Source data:
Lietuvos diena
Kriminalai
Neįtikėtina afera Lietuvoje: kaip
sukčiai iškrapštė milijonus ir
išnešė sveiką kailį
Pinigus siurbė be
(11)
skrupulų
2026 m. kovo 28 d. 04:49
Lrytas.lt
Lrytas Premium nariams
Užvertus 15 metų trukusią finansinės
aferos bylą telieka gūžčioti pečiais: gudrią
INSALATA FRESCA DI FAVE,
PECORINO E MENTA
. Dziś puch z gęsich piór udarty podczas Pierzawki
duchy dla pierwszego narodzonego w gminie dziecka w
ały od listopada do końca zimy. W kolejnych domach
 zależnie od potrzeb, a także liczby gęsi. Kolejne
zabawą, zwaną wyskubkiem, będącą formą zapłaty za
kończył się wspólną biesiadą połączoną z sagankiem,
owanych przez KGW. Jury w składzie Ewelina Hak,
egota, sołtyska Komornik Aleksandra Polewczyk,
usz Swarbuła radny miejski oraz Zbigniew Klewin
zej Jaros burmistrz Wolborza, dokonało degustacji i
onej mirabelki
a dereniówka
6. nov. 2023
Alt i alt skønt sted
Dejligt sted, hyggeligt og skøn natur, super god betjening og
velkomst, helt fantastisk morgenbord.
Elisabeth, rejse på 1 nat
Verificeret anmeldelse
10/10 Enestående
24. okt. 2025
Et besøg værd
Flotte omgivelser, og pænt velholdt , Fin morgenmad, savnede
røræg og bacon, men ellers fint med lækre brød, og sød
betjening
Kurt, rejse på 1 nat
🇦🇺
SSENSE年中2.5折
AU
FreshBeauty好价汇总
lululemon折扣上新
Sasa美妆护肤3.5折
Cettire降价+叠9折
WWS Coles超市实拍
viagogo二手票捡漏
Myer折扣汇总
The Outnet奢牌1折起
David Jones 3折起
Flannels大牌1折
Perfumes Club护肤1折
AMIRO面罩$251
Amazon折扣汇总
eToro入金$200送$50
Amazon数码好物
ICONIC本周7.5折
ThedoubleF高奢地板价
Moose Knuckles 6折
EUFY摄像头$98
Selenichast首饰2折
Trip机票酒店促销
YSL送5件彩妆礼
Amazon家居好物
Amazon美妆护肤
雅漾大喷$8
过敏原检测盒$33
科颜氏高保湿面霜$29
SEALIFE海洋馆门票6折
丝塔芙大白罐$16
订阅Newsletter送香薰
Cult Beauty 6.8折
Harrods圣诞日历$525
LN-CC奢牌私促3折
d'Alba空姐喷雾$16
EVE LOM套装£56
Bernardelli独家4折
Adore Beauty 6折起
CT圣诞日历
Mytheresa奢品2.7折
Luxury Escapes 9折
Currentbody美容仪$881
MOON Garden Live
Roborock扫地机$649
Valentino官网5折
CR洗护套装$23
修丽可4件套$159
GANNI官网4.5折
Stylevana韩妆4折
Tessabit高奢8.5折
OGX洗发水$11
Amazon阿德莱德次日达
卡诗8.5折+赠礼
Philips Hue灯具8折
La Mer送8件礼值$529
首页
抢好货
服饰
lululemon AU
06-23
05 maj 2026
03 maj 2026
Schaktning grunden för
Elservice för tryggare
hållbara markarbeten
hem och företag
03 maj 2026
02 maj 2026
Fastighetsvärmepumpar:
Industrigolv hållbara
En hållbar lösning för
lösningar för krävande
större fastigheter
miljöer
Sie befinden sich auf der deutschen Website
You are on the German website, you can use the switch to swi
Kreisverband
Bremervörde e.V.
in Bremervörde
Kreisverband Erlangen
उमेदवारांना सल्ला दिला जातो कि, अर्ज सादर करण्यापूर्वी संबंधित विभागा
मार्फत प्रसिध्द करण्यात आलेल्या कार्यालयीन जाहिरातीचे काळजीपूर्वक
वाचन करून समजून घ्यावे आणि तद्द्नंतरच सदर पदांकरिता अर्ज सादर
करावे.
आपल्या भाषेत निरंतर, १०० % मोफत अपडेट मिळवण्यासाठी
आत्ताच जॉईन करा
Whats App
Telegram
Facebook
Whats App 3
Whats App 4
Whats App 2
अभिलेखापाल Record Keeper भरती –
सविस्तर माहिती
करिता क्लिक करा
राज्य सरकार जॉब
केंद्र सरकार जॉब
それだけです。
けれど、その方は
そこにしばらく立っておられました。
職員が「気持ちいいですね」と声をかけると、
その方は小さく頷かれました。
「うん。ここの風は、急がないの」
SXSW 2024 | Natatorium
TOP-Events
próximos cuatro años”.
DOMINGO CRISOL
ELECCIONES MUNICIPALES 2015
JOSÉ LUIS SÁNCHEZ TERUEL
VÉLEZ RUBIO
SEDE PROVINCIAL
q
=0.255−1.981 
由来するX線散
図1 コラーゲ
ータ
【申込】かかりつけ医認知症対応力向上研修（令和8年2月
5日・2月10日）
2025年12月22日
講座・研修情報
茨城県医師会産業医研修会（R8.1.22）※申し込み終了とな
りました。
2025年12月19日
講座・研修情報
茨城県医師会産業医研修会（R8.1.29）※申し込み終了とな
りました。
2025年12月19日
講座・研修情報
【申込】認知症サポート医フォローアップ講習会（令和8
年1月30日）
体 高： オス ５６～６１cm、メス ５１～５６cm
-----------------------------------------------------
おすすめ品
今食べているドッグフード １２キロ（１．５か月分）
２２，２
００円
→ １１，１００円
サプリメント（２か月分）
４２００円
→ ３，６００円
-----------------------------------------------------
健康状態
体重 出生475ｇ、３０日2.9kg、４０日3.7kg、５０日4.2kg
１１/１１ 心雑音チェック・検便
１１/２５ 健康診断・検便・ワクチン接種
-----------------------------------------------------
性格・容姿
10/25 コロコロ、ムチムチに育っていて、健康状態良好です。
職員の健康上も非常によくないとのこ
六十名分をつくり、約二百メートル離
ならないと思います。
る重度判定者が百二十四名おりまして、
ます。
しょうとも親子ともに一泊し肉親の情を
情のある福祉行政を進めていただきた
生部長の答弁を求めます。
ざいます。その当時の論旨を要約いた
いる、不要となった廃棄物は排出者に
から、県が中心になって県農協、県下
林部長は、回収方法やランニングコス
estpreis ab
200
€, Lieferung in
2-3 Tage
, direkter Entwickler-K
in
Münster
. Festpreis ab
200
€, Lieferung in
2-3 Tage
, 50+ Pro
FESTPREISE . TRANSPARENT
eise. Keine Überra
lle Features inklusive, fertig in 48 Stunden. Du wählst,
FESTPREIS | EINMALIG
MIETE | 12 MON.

:: Work to be completed ::
Each of the entries above is to be repeated exactly.

:: Answer section ::
Lietuvos diena
Kriminalai
Neįtikėtina afera Lietuvoje: kaip
sukčiai iškrapštė milijonus ir
išnešė sveiką kailį
Pinigus siurbė be
(11)
skrupulų
2026 m. kovo 28 d. 04:49
Lrytas.lt
Lrytas Premium nariams
Užvertus 15 metų trukusią finansinės
aferos bylą telieka gūžčioti pečiais: gudrią
INSALATA FRESCA DI FAVE,
PECORINO E MENTA
. Dziś puch z gęsich piór udarty podczas Pierzawki
duchy dla pierwszego narodzonego w gminie dziecka w
ały od listopada do końca zimy. W kolejnych domach
 zależnie od potrzeb, a także liczby gęsi. Kolejne
zabawą, zwaną wyskubkiem, będącą formą zapłaty za
kończył się wspólną biesiadą połączoną z sagankiem,
owanych przez KGW. Jury w składzie Ewelina Hak,
egota, sołtyska Komornik Aleksandra Polewczyk,
usz Swarbuła radny miejski oraz Zbigniew Klewin
zej Jaros burmistrz Wolborza, dokonało degustacji i
onej mirabelki
a dereniówka
6. nov. 2023
Alt i alt skønt sted
Dejligt sted, hyggeligt og skøn natur, super god betjening og
velkomst, helt fantastisk morgenbord.
Elisabeth, rejse på 1 nat
Verificeret anmeldelse
10/10 Enestående
24. okt. 2025
Et besøg værd
Flotte omgivelser, og pænt velholdt , Fin morgenmad, savnede
røræg og bacon, men ellers fint med lækre brød, og sød
betjening
Kurt, rejse på 1 nat
🇦🇺
SSENSE年中2.5折
AU
FreshBeauty好价汇总
lululemon折扣上新
Sasa美妆护肤3.5折
Cettire降价+叠9折
WWS Coles超市实拍
viagogo二手票捡漏
Myer折扣汇总
The Outnet奢牌1折起
David Jones 3折起
Flannels大牌1折
Perfumes Club护肤1折
AMIRO面罩$251
Amazon折扣汇总
eToro入金$200送$50
Amazon数码好物
ICONIC本周7.5折
ThedoubleF高奢地板价
Moose Knuckles 6折
EUFY摄像头$98
Selenichast首饰2折
Trip机票酒店促销
YSL送5件彩妆礼
Amazon家居好物
Amazon美妆护肤
雅漾大喷$8
过敏原检测盒$33
科颜氏高保湿面霜$29
SEALIFE海洋馆门票6折
丝塔芙大白罐$16
订阅Newsletter送香薰
Cult Beauty 6.8折
Harrods圣诞日历$525
LN-CC奢牌私促3折
d'Alba空姐喷雾$16
EVE LOM套装£56
Bernardelli独家4折
Adore Beauty 6折起
CT圣诞日历
Mytheresa奢品2.7折
Luxury Escapes 9折
Currentbody美容仪$881
MOON Garden Live
Roborock扫地机$649
Valentino官网5折
CR洗护套装$23
修丽可4件套$159
GANNI官网4.5折
Stylevana韩妆4折
Tessabit高奢8.5折
OGX洗发水$11
Amazon阿德莱德次日达
卡诗8.5折+赠礼
Philips Hue灯具8折
La Mer送8件礼值$529
首页
抢好货
服饰
lululemon AU
06-23
05 maj 2026
03 maj 2026
Schaktning grunden för
Elservice för tryggare
hållbara markarbeten
hem och företag
03 maj 2026
02 maj 2026
Fastighetsvärmepumpar:
Industrigolv hållbara
En hållbar lösning för
lösningar för krävande
större fastigheter
miljöer
Sie befinden sich auf der deutschen Website
You are on the German website, you can use the switch to swi
Kreisverband
Bremervörde e.V.
in Bremervörde
Kreisverband Erlangen
उमेदवारांना सल्ला दिला जातो कि, अर्ज सादर करण्यापूर्वी संबंधित विभागा
मार्फत प्रसिध्द करण्यात आलेल्या कार्यालयीन जाहिरातीचे काळजीपूर्वक
वाचन करून समजून घ्यावे आणि तद्द्नंतरच सदर पदांकरिता अर्ज सादर
करावे.
आपल्या भाषेत निरंतर, १०० % मोफत अपडेट मिळवण्यासाठी
आत्ताच जॉईन करा
Whats App
Telegram
Facebook
Whats App 3
Whats App 4
Whats App 2
अभिलेखापाल Record Keeper भरती –
सविस्तर माहिती
करिता क्लिक करा
राज्य सरकार जॉब
केंद्र सरकार जॉब
それだけです。
けれど、その方は
そこにしばらく立っておられました。
職員が「気持ちいいですね」と声をかけると、
その方は小さく頷かれました。
「うん。ここの風は、急がないの」
SXSW 2024 | Natatorium
TOP-Events
próximos cuatro años”.
DOMINGO CRISOL
ELECCIONES MUNICIPALES 2015
JOSÉ LUIS SÁNCHEZ TERUEL
VÉLEZ RUBIO
SEDE PROVINCIAL
q
=0.255−1.981 
由来するX線散
図1 コラーゲ
ータ
【申込】かかりつけ医認知症対応力向上研修（令和8年2月
5日・2月10日）
2025年12月22日
講座・研修情報
茨城県医師会産業医研修会（R8.1.22）※申し込み終了とな
りました。
2025年12月19日
講座・研修情報
茨城県医師会産業医研修会（R8.1.29）※申し込み終了とな
りました。
2025年12月19日
講座・研修情報
【申込】認知症サポート医フォローアップ講習会（令和8
年1月30日）
体 高： オス ５６～６１cm、メス ５１～５６cm
-----------------------------------------------------
おすすめ品
今食べているドッグフード １２キロ（１．５か月分）
２２，２
００円
→ １１，１００円
サプリメント（２か月分）
４２００円
→ ３，６００円
-----------------------------------------------------
健康状態
体重 出生475ｇ、３０日2.9kg、４０日3.7kg、５０日4.2kg
１１/１１ 心雑音チェック・検便
１１/２５ 健康診断・検便・ワクチン接種
-----------------------------------------------------
性格・容姿
10/25 コロコロ、ムチムチに育っていて、健康状態良好です。
職員の健康上も非常によくないとのこ
六十名分をつくり、約二百メートル離
ならないと思います。
る重度判定者が百二十四名おりまして、
ます。
しょうとも親子ともに一泊し肉親の情を
情のある福祉行政を進めていただきた
生部長の答弁を求めます。
ざいます。その当時の論旨を要約いた
いる、不要となった廃棄物は排出者に
から、県が中心になって県農協、県下
林部長は、回収方法やランニングコス
estpreis ab
200
€, Lieferung in
2-3 Tage
, direkter Entwickler-K
in
Münster
. Festpreis ab
200
€, Lieferung in
2-3 Tage
, 50+ Pro
FESTPREISE . TRANSPARENT
eise. Keine Überra
lle Features inklusive, fertig in 48 Stunden. Du wählst,
FESTPREIS | EINMALIG
MIETE | 12 MON.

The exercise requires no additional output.